Perhaps in one or two more generations, fundamentalist religion in America will become a harmless hobby, like astrology. There won't be any need for laws or prohibitions against it because it will become conversationally inappropriate, and no one who adheres to it would ever be trusted with any kind of power or serious responsibility. It might take several more generations for people in some other countries to realize the absurdity of fundamentalist religion, just as it took centuries for the Chinese to comprehend what the ancient Greek mathematicians had discovered about Earth's shape.

If any of you take exception to anything I've written here, please read these very few Sam Harris quotes, carefully selected from two of his books I've read, before you respond. If you still feel like responding, I will of course answer every comment. I ask that you please comment by clicking the "Comments" link right below this post, so that others can see your comment and perhaps comment on your ideas. Posting anonymously is fine.

From The End of Faith:
"How is it that the absurdity of this idea [that certain books were written by God] does not bring us, hourly, to our knees? It is safe to say that few of us would have thought so many people could believe such a thing, if they didn't actually believe it. Imagine a world in which generations of human beings come to believe that certain films were made by God or that specific software was coded by him. Imagine a future in which millions of our descendants murder each other over rival interpretations of Star Wars or Windows 98. Could anything--anything--be more ridiculous? And yet, this would be no more ridiculous than the world we are living in."

From The End of Faith:
"Our situation is this: most of the people in this world believe that the Creator of the universe has written a book. We have the misfortune of having many such books on hand, each making an exclusive claim as to its infallibility. People tend to organize themselves into factions according to which of these incompatible claims they accept--rather than on the basis of language, skin color, location of birth, or any other criterion of tribalism. Each of these texts urges its readers to adopt a variety of beliefs and practices, some of which are benign, many of which are not. All are in perverse agreement on one point of fundamental importance, however: "respect" for other faiths, or for the views of unbelievers, is not an attitude that God endorses. While all faiths have been touched, here and there by the spirit of ecumenicalism, the central tenet of every religious tradition is that all others are mere repositories of error, or, at best, dangerously incomplete. Intolerance is thus intrinsic to every creed. Once a person believes--really believes--that certain ideas can lead to eternal happiness, or to its antithesis, he cannot tolerate the possibility that the people he loves might be led astray by the blandishments of unbelievers. Certainty about the next life is simply incompatible with tolerance in this one."

From The End of Faith:
"While Christianity has few living inquisitors today, Islam has many. In the next chapter we will see that in our opposition to the world view of Islam, we confront a civilization with an arrested history. It is as though a portal in time has opened, and fourteenth-century hordes are pouring into our world. Unfortunately, they are now armed with twenty-first-century weapons."

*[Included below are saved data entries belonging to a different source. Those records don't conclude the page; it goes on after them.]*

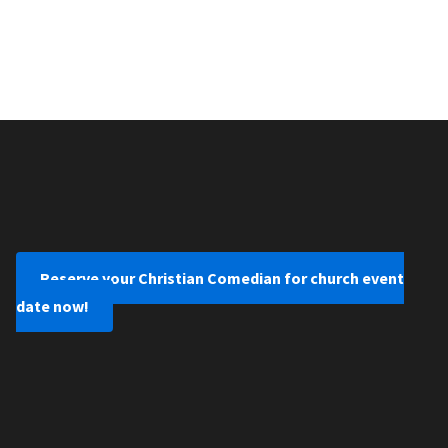
Reserve your Christian Comedian for church event
date now!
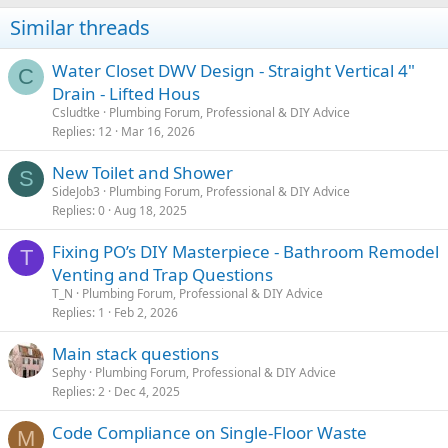
Similar threads
Water Closet DWV Design - Straight Vertical 4"
C
Drain - Lifted Hous
Csludtke
Plumbing Forum, Professional & DIY Advice
Replies
12
Mar 16, 2026
New Toilet and Shower
S
SideJob3
Plumbing Forum, Professional & DIY Advice
Replies
0
Aug 18, 2025
Fixing PO’s DIY Masterpiece - Bathroom Remodel
T
Venting and Trap Questions
T_N
Plumbing Forum, Professional & DIY Advice
Replies
1
Feb 2, 2026
Main stack questions
Sephy
Plumbing Forum, Professional & DIY Advice
Replies
2
Dec 4, 2025
Code Compliance on Single-Floor Waste
M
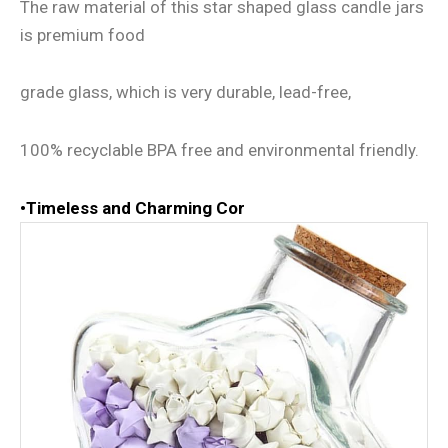
The raw material of this star shaped glass candle jars
is premium food
grade glass, which is very durable, lead-free,
100% recyclable BPA free and environmental friendly.
•
Timeless and Charming Cor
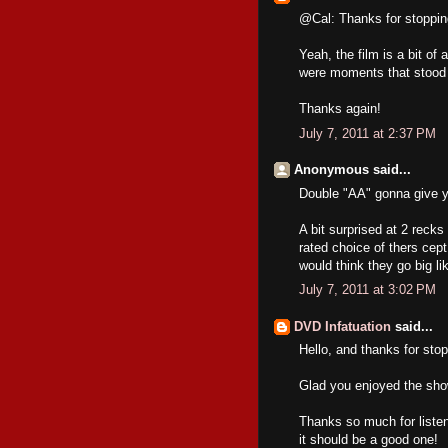
@Cal: Thanks for stoppin
Yeah, the film is a bit of
were moments that stood o
Thanks again!
July 7, 2011 at 2:37 PM
Anonymous said...
Double "AA" gonna give ya
A bit surprised at 2 recks
rated choice of thers cep
would think they go big li
July 7, 2011 at 3:02 PM
DVD Infatuation
said...
Hello, and thanks for stop
Glad you enjoyed the sho
Thanks so much for listen
it should be a good one!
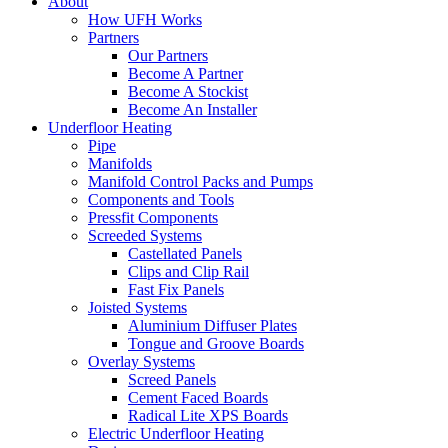
About
How UFH Works
Partners
Our Partners
Become A Partner
Become A Stockist
Become An Installer
Underfloor Heating
Pipe
Manifolds
Manifold Control Packs and Pumps
Components and Tools
Pressfit Components
Screeded Systems
Castellated Panels
Clips and Clip Rail
Fast Fix Panels
Joisted Systems
Aluminium Diffuser Plates
Tongue and Groove Boards
Overlay Systems
Screed Panels
Cement Faced Boards
Radical Lite XPS Boards
Electric Underfloor Heating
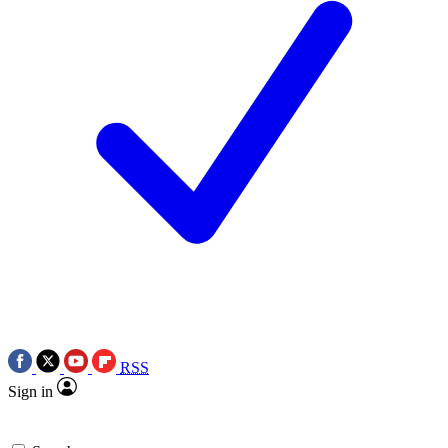
RSS
Sign in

From Letter to a Christian Nation:
"Your qualms about embryonic stem-cell research are similarly obscene. Here are the facts: stem-cell research is one of the most promising developments in the last century of medicine. It could offer therapeutic breakthroughs for every disease or injury process that human beings suffer--for the simple reason that embryonic stem cells can become any tissue in the human body. This research may also be essential for our understanding of cancer, along with a wide variety of developmental disorders. Given these facts, it is almost impossible to exaggerate the promise of stem-cell research. It is true, of course, that research on embryonic stem cells entails the destruction of three-day-old human embryos. This is what worries you.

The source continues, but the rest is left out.